*Problem statement*
Only the lines from the beginning of the listing below through the line with "Data about timely events or actions." belong in the answer; please print them exactly and drop the pictures.

*Provided information*

_____

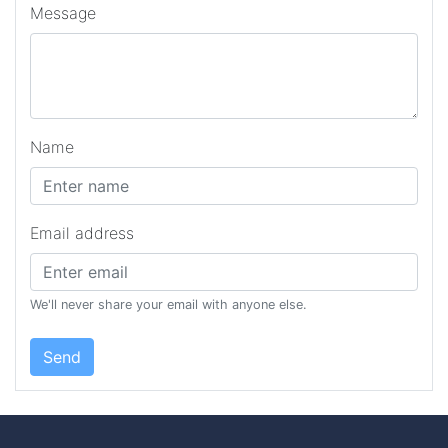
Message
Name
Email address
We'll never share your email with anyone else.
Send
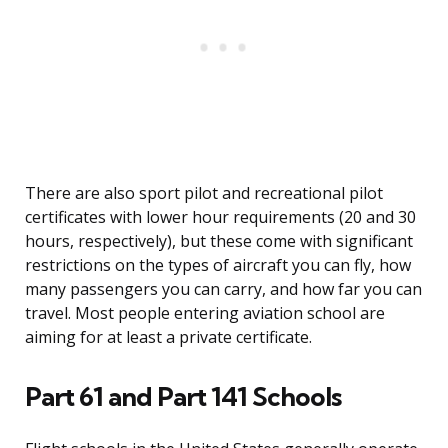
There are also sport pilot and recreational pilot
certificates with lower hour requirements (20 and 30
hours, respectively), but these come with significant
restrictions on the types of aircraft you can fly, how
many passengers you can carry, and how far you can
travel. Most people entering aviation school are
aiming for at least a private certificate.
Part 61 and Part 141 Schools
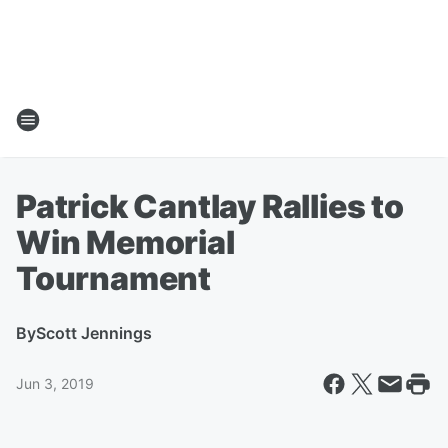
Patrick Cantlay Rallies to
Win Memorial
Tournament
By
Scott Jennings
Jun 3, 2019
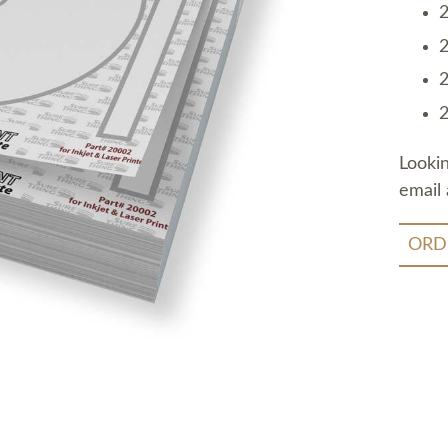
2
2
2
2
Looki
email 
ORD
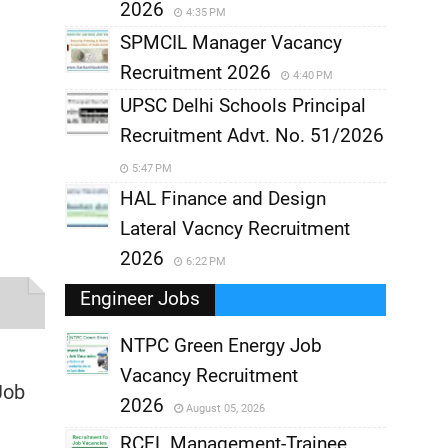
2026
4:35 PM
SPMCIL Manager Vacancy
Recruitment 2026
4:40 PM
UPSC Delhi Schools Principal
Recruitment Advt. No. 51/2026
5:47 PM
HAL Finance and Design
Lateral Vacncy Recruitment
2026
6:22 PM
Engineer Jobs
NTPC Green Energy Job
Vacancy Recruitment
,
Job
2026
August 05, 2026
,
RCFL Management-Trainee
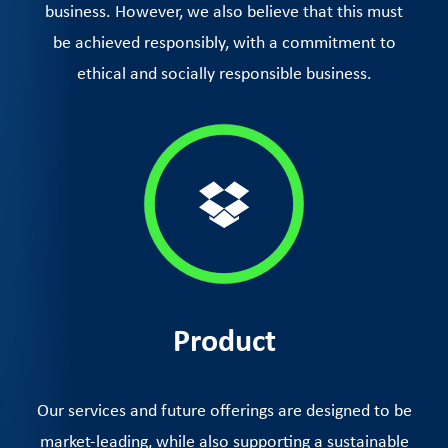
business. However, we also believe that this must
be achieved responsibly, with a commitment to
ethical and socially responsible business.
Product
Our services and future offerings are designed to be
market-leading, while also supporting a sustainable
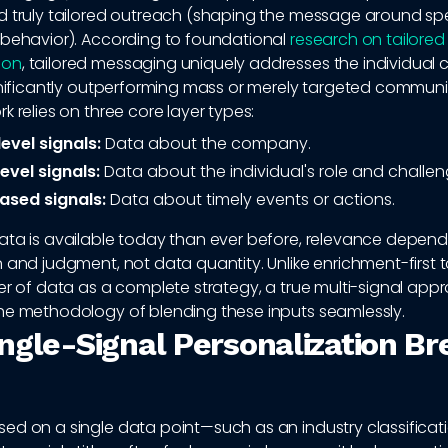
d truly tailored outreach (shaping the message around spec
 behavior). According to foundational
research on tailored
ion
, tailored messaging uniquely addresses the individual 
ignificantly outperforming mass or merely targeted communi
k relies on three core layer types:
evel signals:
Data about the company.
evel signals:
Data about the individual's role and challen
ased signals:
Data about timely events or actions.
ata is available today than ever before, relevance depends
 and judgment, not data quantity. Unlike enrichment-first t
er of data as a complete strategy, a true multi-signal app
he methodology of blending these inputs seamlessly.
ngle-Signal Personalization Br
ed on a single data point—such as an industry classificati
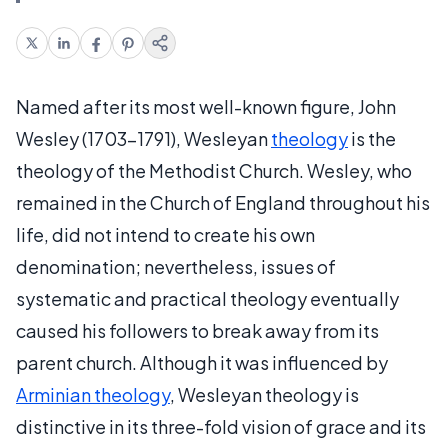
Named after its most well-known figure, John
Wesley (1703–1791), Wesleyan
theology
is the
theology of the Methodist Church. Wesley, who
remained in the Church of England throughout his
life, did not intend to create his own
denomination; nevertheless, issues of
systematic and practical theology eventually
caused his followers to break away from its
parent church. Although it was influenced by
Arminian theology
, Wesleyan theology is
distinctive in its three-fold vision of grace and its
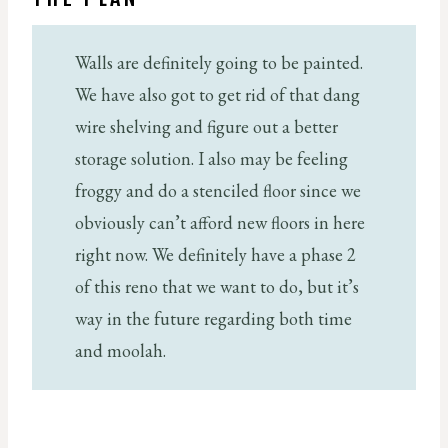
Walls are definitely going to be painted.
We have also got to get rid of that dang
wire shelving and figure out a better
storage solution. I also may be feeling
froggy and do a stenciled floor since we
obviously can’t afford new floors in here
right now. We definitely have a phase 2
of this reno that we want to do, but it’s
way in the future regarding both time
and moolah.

_____

*Your response*
Message
Name
Email address
We'll never share your email with anyone else.
Send
There are also sport pilot and recreational pilot
certificates with lower hour requirements (20 and 30
hours, respectively), but these come with significant
restrictions on the types of aircraft you can fly, how
many passengers you can carry, and how far you can
travel. Most people entering aviation school are
aiming for at least a private certificate.
Part 61 and Part 141 Schools
Patrick Cantlay Rallies to
Win Memorial
Tournament
By
Scott Jennings
Jun 3, 2019
2
2
2
2
Looki
email 
ORD
2026
4:35 PM
SPMCIL Manager Vacancy
Recruitment 2026
4:40 PM
UPSC Delhi Schools Principal
Recruitment Advt. No. 51/2026
5:47 PM
HAL Finance and Design
Lateral Vacncy Recruitment
2026
6:22 PM
Engineer Jobs
NTPC Green Energy Job
Vacancy Recruitment
,
Job
2026
August 05, 2026
,
RCFL Management-Trainee
business. However, we also believe that this must
be achieved responsibly, with a commitment to
ethical and socially responsible business.
Product
Our services and future offerings are designed to be
market-leading, while also supporting a sustainable
d truly tailored outreach (shaping the message around spec
 behavior). According to foundational
research on tailored
ion
, tailored messaging uniquely addresses the individual 
ignificantly outperforming mass or merely targeted communi
k relies on three core layer types:
evel signals:
Data about the company.
evel signals:
Data about the individual's role and challen
ased signals:
Data about timely events or actions.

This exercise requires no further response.